## Connecting Cleaned Data with the Closest Station Name 

1. Load in the newest data cbc data
2. Confirm all the circles that are in the United States
3. Clean Up lat long data
DEPRECATED: 4. Merge on Lat Long Location  
4. Merge on row number 

*Note: This file original merged on Lat Long. After some code modifications to the script that creates the noaa station matches, it can now merge on row number instead. 

**Author:** rectheworld

**Date Updated:** 2020-01-31

**Inputs**
- A Christmas Birdcount file (CSV), Cleaned, Inlcudes only US stations
-- As of 2020-01-31, most recent file is cleaned_cbc_usa.csv

- Closest NOAA stations file 
-- As of 2020-01-01, most recent is closest_stations_geoyear_20200127.csv

**Outputs** 
A CSV file called "cbc_cleaned_usa_statid.csv"


In [None]:
# Imports 
import pandas as pd
from datetime import date

## Set Directories
### Uncomment if Running in Google Drive

In [None]:
# from google.colab import drive
# drive.mount('/content/drive')

In [None]:
base_dir = "<BASE DRIVE>"
CBC_CIRCLE_FILE_PATH = "<CBC_CIRCLE_FILE_PATH>"
CLOSEST_NOAA_STATION_PATH = "<CLOSEST_NOAA_STATION_PATH>"

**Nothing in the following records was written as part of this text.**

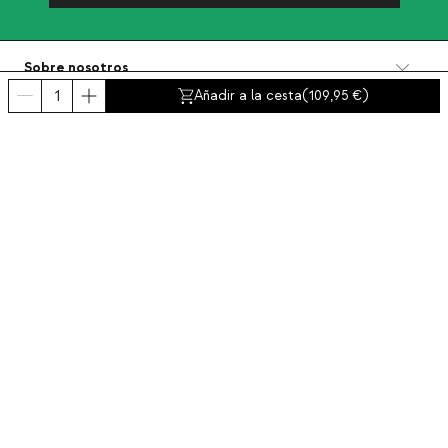
Sobre nosotros
Categorías
Añadir a la cesta
(
109,95
)
Contacto y ayuda
INTERNATIONAL:
España
Aviso legal
Protección de datos
Política de privacidad
Política de compliance
Política de cookies
Accesibilidad
© 2016-2026 THEMASIE · All rights reserved | PROCEED YOUR COMMERCE, S.L.
- NIF: B88390984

### Load in the cleaned CBC data for the United States

In [None]:
cbc_cir_df = pd.read_csv(CBC_CIRCLE_FILE_PATH, encoding ="latin_1")

In [None]:
print(cbc_cir_df.shape)
cbc_cir_df.head(10)

In [None]:
# Drop all the locations that are not in the united states 
indexNamesNUSA = cbc_cir_df[~cbc_cir_df['country_state'].str.contains("US-")].index
 
# Delete these row indexes from dataFrame
cbc_cir_df.drop(indexNamesNUSA , inplace=True)

In [None]:
print(cbc_cir_df.shape)
cbc_cir_df.head(10)

## Prep the Closest Station File 
The closest stations (as determanted by Lat, Long, and time station was active)

Below we will:
1. Load the File
DEPRECATED --- 2. Remove the duplicate enteries (Mostly so I can export a shorter file later) *** NOT PREFORMING anymore becuase even duplicate locations can have different stations active over the years***
3. Add in percision Decimals to the Lat Long Cordinates 

In [None]:
# Load the Closest Station File 
clos_st_nm = pd.read_csv(CLOSEST_NOAA_STATION_PATH, header = 0, encoding ="latin_1")

print(clos_st_nm.shape)
clos_st_nm.head()

In [None]:
clos_st_nm['circle_coordinates'] = "(" + clos_st_nm.circle_lat.map(str) + ", " + clos_st_nm.circle_lng.map(str)

In [None]:
# The Station cordinates in the closest station file (output.csv) are shorter/less percise 
# than the data that is in the main cbc file. We will restore the precision of these decimals 

# Split the circle coordinates into two columns for a sec 
temp_latlon = clos_st_nm["circle_coordinates"].str.split(",", n = 1, expand = True) 
temp_latlon.head()

# Remove the "(" and ")"
temp_latlon[0].replace(regex=True,inplace=True,to_replace=r'\(',value=r'')
temp_latlon[1].replace(regex=True,inplace=True,to_replace=r'\)',value=r'')
temp_latlon.head(20)

##Force these digits to have 6 decimals 
temp_latlon = temp_latlon.astype(float).round(6).copy(False)
to_8digit_str = lambda flt: str(flt).ljust(8,"0")
to_9digit_str = lambda flt: str(flt).ljust(9,"0")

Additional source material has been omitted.